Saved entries

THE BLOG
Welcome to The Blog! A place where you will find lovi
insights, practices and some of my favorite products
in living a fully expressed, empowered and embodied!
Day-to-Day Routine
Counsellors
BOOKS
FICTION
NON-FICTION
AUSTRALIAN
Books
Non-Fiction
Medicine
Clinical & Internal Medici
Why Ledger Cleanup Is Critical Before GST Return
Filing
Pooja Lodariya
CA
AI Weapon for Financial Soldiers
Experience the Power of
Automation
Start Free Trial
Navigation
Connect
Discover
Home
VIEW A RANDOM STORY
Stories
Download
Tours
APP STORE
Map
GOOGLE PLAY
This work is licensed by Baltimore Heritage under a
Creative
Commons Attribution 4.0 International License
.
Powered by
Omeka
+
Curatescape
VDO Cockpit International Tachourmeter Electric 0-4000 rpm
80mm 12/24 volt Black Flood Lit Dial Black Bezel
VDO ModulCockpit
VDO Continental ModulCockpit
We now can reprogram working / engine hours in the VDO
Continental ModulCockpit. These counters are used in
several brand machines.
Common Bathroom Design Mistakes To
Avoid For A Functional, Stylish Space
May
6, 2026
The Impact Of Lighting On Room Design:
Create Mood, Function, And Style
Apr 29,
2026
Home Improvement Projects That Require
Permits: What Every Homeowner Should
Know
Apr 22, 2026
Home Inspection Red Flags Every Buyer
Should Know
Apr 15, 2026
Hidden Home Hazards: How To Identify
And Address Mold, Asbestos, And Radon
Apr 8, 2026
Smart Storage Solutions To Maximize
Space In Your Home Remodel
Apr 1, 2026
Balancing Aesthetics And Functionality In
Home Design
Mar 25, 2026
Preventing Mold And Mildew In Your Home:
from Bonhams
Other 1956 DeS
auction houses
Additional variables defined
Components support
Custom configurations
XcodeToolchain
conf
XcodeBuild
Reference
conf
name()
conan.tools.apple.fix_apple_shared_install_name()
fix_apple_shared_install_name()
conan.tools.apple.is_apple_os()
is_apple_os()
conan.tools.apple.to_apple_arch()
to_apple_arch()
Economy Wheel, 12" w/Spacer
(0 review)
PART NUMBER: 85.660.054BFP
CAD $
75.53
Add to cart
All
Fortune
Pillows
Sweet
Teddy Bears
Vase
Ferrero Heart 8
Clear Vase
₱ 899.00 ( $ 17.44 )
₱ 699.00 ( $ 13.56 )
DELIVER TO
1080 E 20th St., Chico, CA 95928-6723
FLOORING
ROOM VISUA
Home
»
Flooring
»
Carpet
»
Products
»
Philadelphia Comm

* * *

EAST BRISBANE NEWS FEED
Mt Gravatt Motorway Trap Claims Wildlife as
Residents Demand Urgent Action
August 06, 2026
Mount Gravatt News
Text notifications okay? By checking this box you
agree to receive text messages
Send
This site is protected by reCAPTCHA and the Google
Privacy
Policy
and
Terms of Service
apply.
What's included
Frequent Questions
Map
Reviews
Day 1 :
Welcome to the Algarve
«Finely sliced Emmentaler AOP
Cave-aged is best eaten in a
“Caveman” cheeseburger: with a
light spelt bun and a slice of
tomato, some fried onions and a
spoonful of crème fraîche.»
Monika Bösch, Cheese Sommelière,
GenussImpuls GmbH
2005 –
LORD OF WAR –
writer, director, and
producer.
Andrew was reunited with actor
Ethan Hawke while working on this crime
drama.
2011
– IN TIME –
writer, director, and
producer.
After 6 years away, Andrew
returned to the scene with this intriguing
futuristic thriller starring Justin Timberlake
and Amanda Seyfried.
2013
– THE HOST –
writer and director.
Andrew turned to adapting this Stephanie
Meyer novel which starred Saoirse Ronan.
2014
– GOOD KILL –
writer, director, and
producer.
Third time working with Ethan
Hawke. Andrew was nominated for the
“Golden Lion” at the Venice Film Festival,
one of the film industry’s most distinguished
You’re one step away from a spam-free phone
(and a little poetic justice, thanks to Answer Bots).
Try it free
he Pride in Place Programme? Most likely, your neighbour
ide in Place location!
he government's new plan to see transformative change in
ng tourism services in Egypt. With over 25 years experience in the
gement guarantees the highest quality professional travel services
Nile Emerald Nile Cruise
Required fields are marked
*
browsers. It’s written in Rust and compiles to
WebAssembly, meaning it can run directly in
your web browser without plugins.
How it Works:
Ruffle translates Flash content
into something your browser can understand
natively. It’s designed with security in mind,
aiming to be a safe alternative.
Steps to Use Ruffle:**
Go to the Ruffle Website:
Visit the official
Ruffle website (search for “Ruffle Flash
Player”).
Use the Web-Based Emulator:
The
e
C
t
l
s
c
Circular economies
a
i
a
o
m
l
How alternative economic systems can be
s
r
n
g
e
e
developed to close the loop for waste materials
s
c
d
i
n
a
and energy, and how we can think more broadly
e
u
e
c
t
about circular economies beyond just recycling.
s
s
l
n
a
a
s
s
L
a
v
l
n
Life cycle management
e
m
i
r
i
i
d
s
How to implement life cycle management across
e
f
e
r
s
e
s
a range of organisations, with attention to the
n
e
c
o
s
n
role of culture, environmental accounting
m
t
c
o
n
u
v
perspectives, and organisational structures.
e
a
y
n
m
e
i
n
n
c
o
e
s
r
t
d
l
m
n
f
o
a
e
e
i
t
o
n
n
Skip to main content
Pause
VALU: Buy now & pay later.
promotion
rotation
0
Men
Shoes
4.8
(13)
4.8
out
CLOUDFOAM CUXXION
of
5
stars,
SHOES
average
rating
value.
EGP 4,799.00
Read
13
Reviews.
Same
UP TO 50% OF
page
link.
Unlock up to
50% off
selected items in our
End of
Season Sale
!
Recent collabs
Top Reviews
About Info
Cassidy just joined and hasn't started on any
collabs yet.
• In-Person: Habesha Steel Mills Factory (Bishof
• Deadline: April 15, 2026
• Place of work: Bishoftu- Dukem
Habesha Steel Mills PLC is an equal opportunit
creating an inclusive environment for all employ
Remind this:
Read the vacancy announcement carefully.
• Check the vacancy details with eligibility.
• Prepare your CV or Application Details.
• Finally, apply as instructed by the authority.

[Instructions for the task] Could you repeat exactly the lines above from the line with "Andrew turned to adapting this Stephanie" up to and including the line with "Use the Web-Based", and only those?

[Written solution]
Andrew turned to adapting this Stephanie
Meyer novel which starred Saoirse Ronan.
2014
– GOOD KILL –
writer, director, and
producer.
Third time working with Ethan
Hawke. Andrew was nominated for the
“Golden Lion” at the Venice Film Festival,
one of the film industry’s most distinguished
You’re one step away from a spam-free phone
(and a little poetic justice, thanks to Answer Bots).
Try it free
he Pride in Place Programme? Most likely, your neighbour
ide in Place location!
he government's new plan to see transformative change in
ng tourism services in Egypt. With over 25 years experience in the
gement guarantees the highest quality professional travel services
Nile Emerald Nile Cruise
Required fields are marked
*
browsers. It’s written in Rust and compiles to
WebAssembly, meaning it can run directly in
your web browser without plugins.
How it Works:
Ruffle translates Flash content
into something your browser can understand
natively. It’s designed with security in mind,
aiming to be a safe alternative.
Steps to Use Ruffle:**
Go to the Ruffle Website:
Visit the official
Ruffle website (search for “Ruffle Flash
Player”).
Use the Web-Based Emulator:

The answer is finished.